- _Task details_
The entries must be repeated verbatim, and their images left out.

- _Information shown_

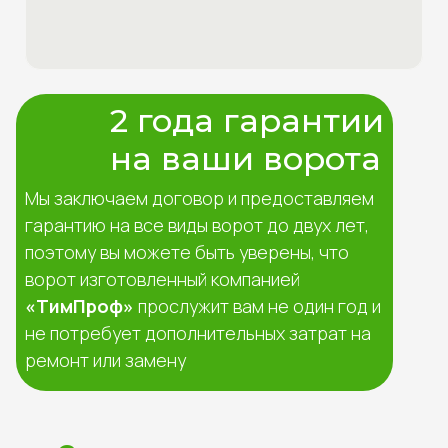
2 года гарантии
на ваши ворота
Мы заключаем договор и предоставляем
гарантию на все виды ворот до двух лет,
поэтому вы можете быть уверены, что
ворот изготовленный компанией
«ТимПроф»
прослужит вам не один год и
не потребует дополнительных затрат на
ремонт или замену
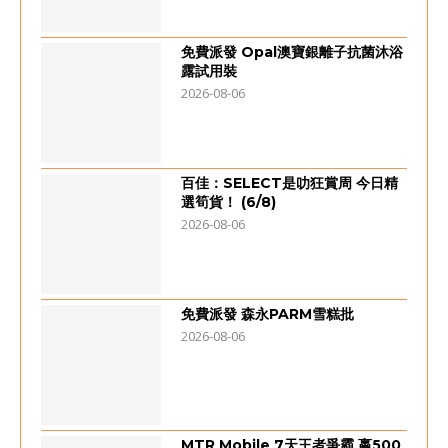
免費派發 Opal澳寶銀離子抗菌沐浴
露試用裝
2026-08-06
百佳：SELECT是叻狂賞周 今日精
選筍貨！ (6/8)
2026-08-06
免費派發 森永PARM雪糕批
2026-08-06
MTR Mobile 7天王者爭霸 嬴500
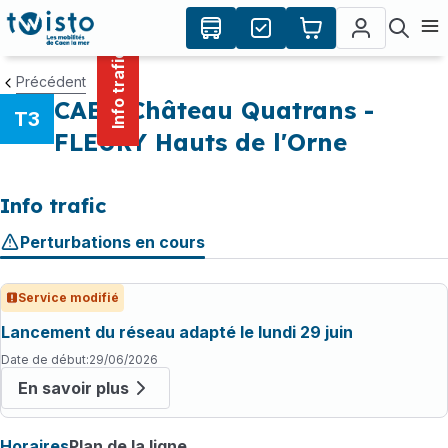
contenu
Panneau de gestion des cookies
principal
Ouvr
Info trafic
Précédent
CAEN Château Quatrans -
T3
FLEURY Hauts de l'Orne
Info trafic
Perturbations en cours
Service modifié
Lancement du réseau adapté le lundi 29 juin
Date de début
:
29/06/2026
En savoir plus
Horaires
Plan de la ligne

- _Response area_
2 года гарантии
на ваши ворота
Мы заключаем договор и предоставляем
гарантию на все виды ворот до двух лет,
поэтому вы можете быть уверены, что
ворот изготовленный компанией
«ТимПроф»
прослужит вам не один год и
не потребует дополнительных затрат на
ремонт или замену
免費派發 Opal澳寶銀離子抗菌沐浴
露試用裝
2026-08-06
百佳：SELECT是叻狂賞周 今日精
選筍貨！ (6/8)
2026-08-06
免費派發 森永PARM雪糕批
2026-08-06
MTR Mobile 7天王者爭霸 嬴500
contenu
Panneau de gestion des cookies
principal
Ouvr
Info trafic
Précédent
CAEN Château Quatrans -
T3
FLEURY Hauts de l'Orne
Info trafic
Perturbations en cours
Service modifié
Lancement du réseau adapté le lundi 29 juin
Date de début
:
29/06/2026
En savoir plus
Horaires
Plan de la ligne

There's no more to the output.